Environmental metabolomics. In order for the students to obtain information on the nature of the hydrocarbon contaminants in their environmental samples (aquifer or hydrocarbon-contaminated area), the nature of signature microbial metabolites produced as a result of anaerobic biodegradation of these substrates will be analyzed by GC-MS protocols. Initially, analyses will be performed on actual field samples. In addition, sub-samples of the environments from which the enrichments have been established will also be treated similarly. We will also have the students analyze their enrichment cultures at the time of subculturing for microbial isolation to determine the nature of the microbial metabolites produced during the enrichment protocol. An outcome of this investigation will be direct hands-on experience in the extraction of metabolites, comparison with control samples and analysis of mass spectral data.

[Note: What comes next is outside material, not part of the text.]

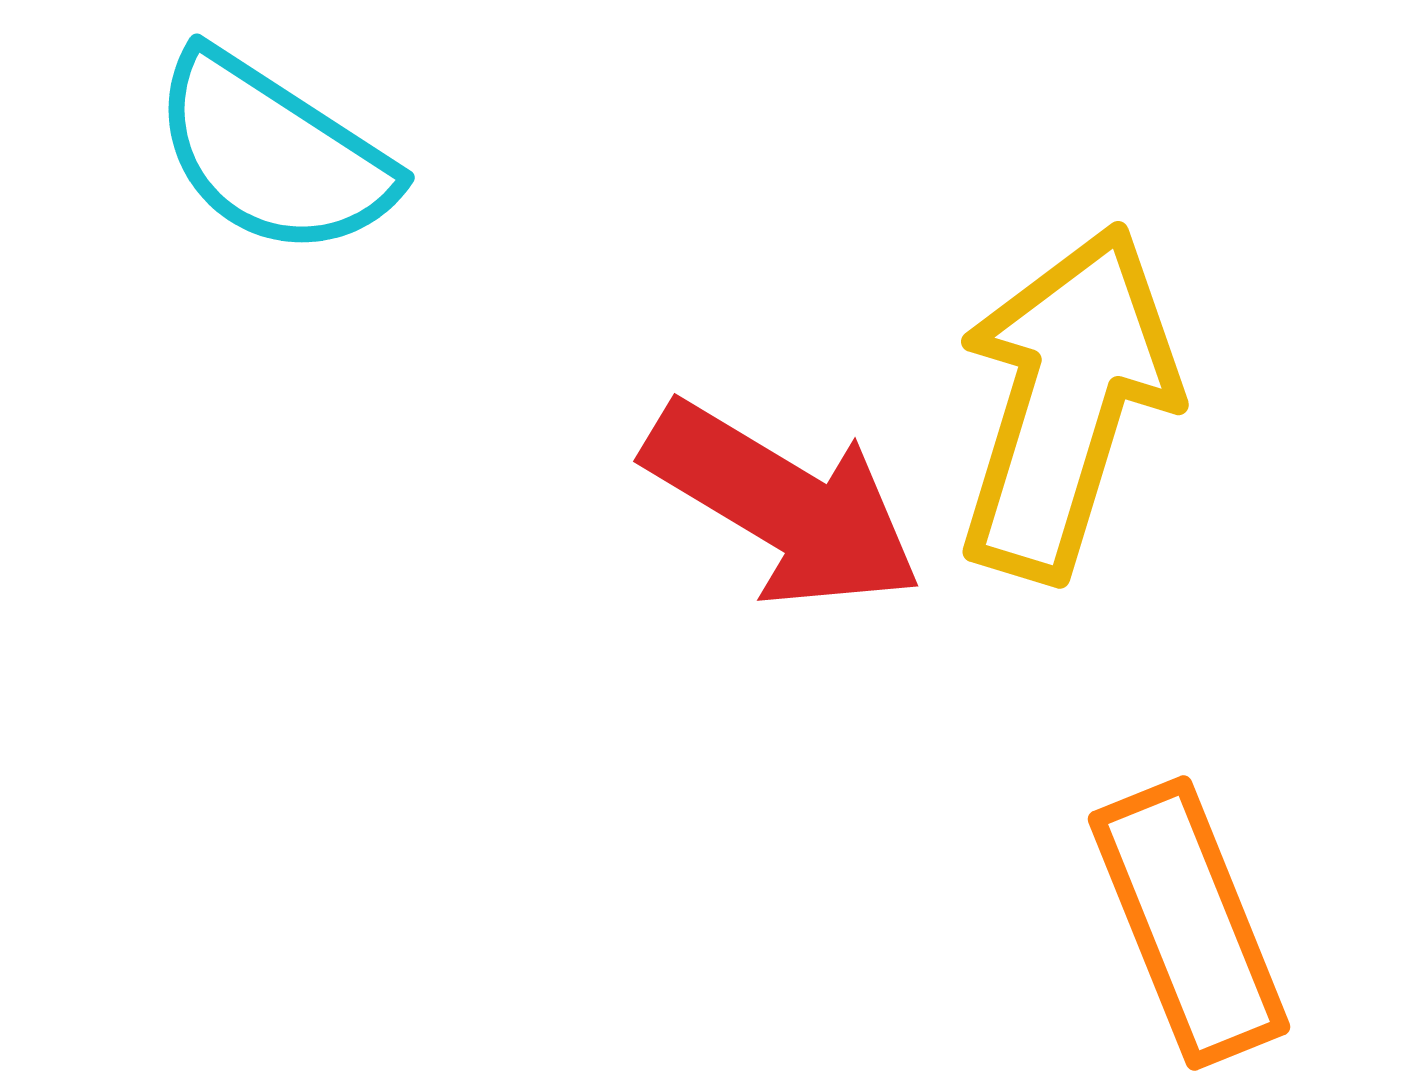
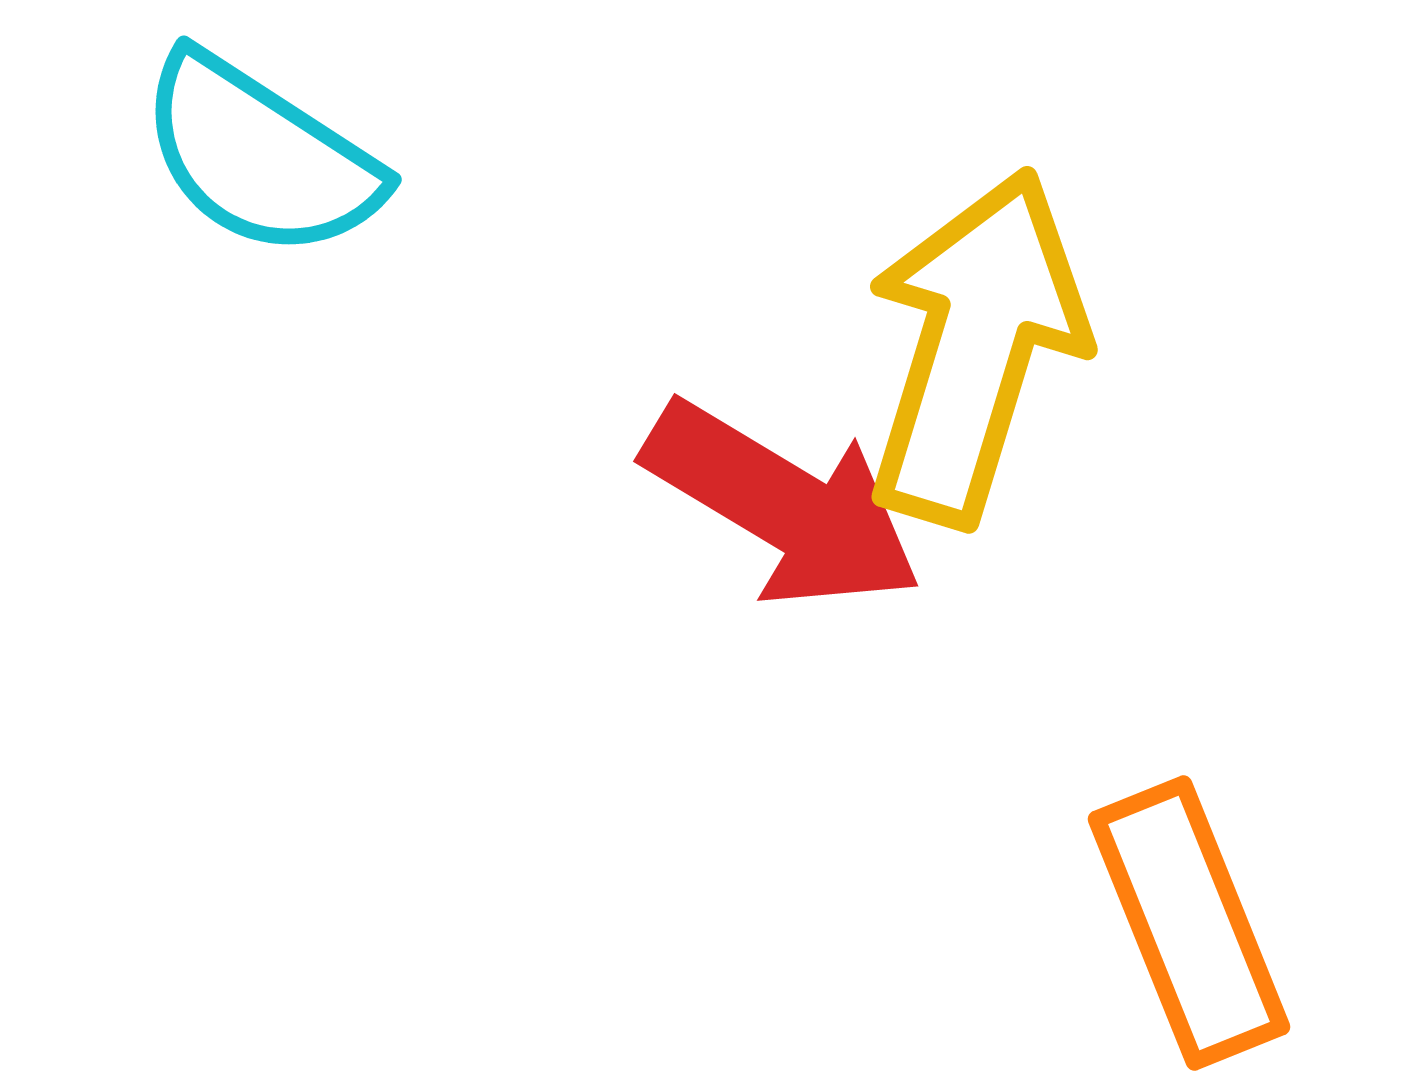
cyan semicircle: moved 13 px left, 2 px down
yellow arrow: moved 91 px left, 55 px up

Sequence analysis and bioinformatics. Students will learn how to analyze sequence data generated during the course and other sets of sequence data using suites of programs readily available on the web (RDP, ARB project, greengenes, DOTUR, and others).
Student presentations. Students are invited to bring with them a poster that illustrates their research (the poster can have been previously presented at a conference). The students will have the opportunity to introduce themselves and their research interests on the first day of the course. The posters will be displayed throughout the course in a readily accessible location to facilitate conversations among students, faculty, and guest speakers. Students will make group presentations on the next to the last day of the course summarizing their results and suggesting future research questions and approaches.